Encore is a little library to provide an interface to generate an Angstrom's decoder and a internal encoder from a shared description. The goal is specifically for ocaml-git to ensure isomorphism when we decode and encode a Git object - and keep the same hash/identifier.

Published: 01 Apr 2018

README

Encore

Encore is a little library to provide an interface to generate an Angstrom's decoder and a internal encoder from a shared description. The goal is specifically for ocaml-git to ensure isomorphism when we decode and encode a Git object - and keep the same hash/identifier.

Examples

A good example can be found in test/ directory. It provides a description of a Git object and, by this way, make an Angstrom decoder and an encoder. Then, we test the Encore git repository itself to check integrity after a serialization and a de-serialization.

Benchmark

Encore integrates a little overhead when you compare generated decoder/encoder with an encoder and a decoder generated by your hands. We integrate a benchmark which compares a specific version of ocaml-git (encore branch) and decoder/encoder produced by Encore. You can run this benchmark locally with jbuilder build @runbench but first you need to pin ocaml-git on:

$ opam pin add git https://github.com/dinosaure/ocaml-git.git#encore
$ opam pin add git-http https://github.com/dinosaure/ocaml-git.git#encore
$ opam pin add git-unix https://github.com/dinosaure/ocaml-git.git#encore

Then, on my computer (Thinkpad X1 Carbon - Intel i7-7500U CPU @ 2.70 Ghz - 2.90 Ghz), I get this result:

┌────────┬──────────┬─────────┬──────────┬──────────┬────────────┐
│ Name   │ Time/Run │ mWd/Run │ mjWd/Run │ Prom/Run │ Percentage │
├────────┼──────────┼─────────┼──────────┼──────────┼────────────┤
│ encore │  37.24ms │  3.45Mw │ 194.32kw │  18.09kw │    100.00% │
│ git    │  32.84ms │  3.52Mw │ 229.67kw │  13.92kw │     88.16% │
└────────┴──────────┴─────────┴──────────┴──────────┴────────────┘

So, we can observe a little overhead but guarantees provided by Encore are more interesting than a faster decoder/encoder.
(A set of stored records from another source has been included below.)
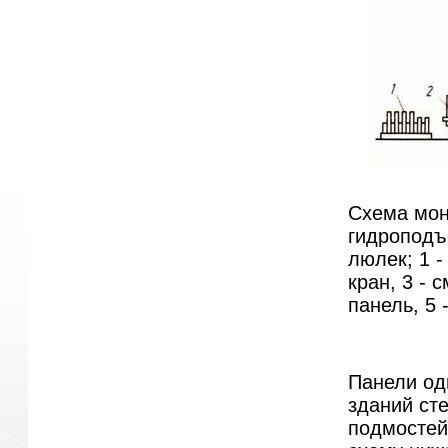
Схема мон
гидроподъ
люлек; 1 
кран, 3 - 
панель, 5 
Панели од
зданий ст
подмостей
Some notes about internal encoder

Internal encoder is a little encoder which takes care about the memory consumption when you serialize an OCaml value with a description. We use a bounded bigarray and when it's full, we explicitly ask to the user to flush it.

Internal encoder was built on a CPS mind like Angstrom and uses only pure functional data structures. This is a big difference from Faraday. So, obviously, this encoder is slower than Faraday (3 times), however, we can not use Faraday in this context, precisely about alteration.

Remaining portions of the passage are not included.